Backpage Evades Justice (For Now)

With all the success we’ve been having with recent developments in the dismantling and subsequent prosecution of the Backpage crime syndicate it can be easy to lose sight of the fact that there is still a long way to go before the kingpins and their willing lapdogs like Tony Ortega are brought to justice.

Yesterday we received word of a setback in the process as Salesforce.com Inc. appears poised to escape a lawsuit brought by 90 women who accused it of facilitating sex-trafficking through its work with the infamous Backpage web portal.

A state judge in San Francisco tentatively ruled Friday that the women’s claims were barred by a federal law that holds operators of internet services blameless for content posted by third parties.

We’ve previously reported on the closing of the federal loopholes which have allowed shady operators like Backpage and their knock-off clones to skirt their responsibility in publishing illegal content. Congress continues to work to close these loopholes and anti-sex trafficking advocates remain optimistic that laws allowing this behavior will eventually be struck down, but this comes as little comfort to the 90 women, identified in the lawsuit as Jane Does, who describe themselves as survivors of sex trafficking on Backpage.

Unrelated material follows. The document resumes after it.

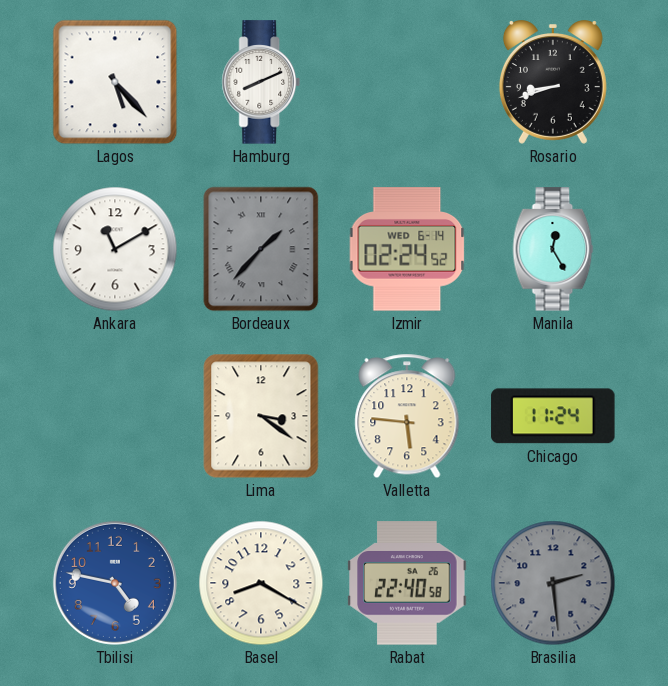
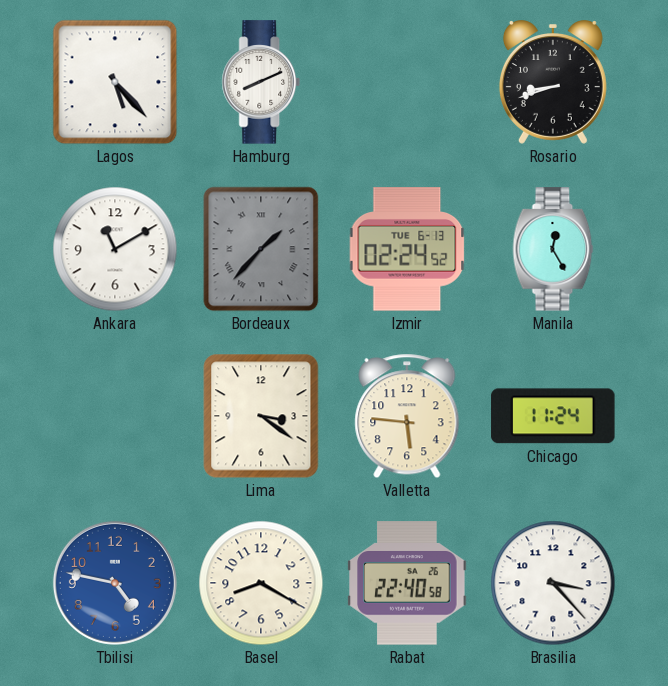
Izmir date: WED 6-14 -> TUE 6-13
Brasilia: 2:29 -> 3:23
Brasilia dial: grey -> white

They accused Salesforce of aiding in the exploitation they suffered under Tony Ortega’s prostitution site of choice by providing Backpage with computer services, including customized database tools and credit card processing which made the whole enterprise possible.

Backpage, as our readers will recall, was the world’s largest internet portal for the buying and selling of children for sex. It was known as the Craigslist of human trafficking and was the subject of numerous investigations of child trafficking before being shut down by federal officials in April 2018.

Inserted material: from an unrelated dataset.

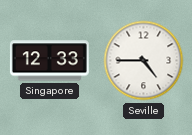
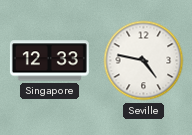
Seville: 4:45 -> 4:47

In his tentative ruling, San Francisco Superior Court Judge Ethan Schulman cited the Communications Decency Act as the reason for dismissing the suit. The act essentially says that internet services, like Facebook and Twitter, are not publishers and therefore can’t be held liable for what’s posted on their platforms by users.

The lawyer for the women who filed the suit said she would ask the judge at a hearing Monday to reverse his ruling, saying: “We are not attempting to treat Salesforce as a publisher. We are making allegations that they helped build Backpage. We are saying that without Salesforce, Backpage wouldn’t have been able to operate.”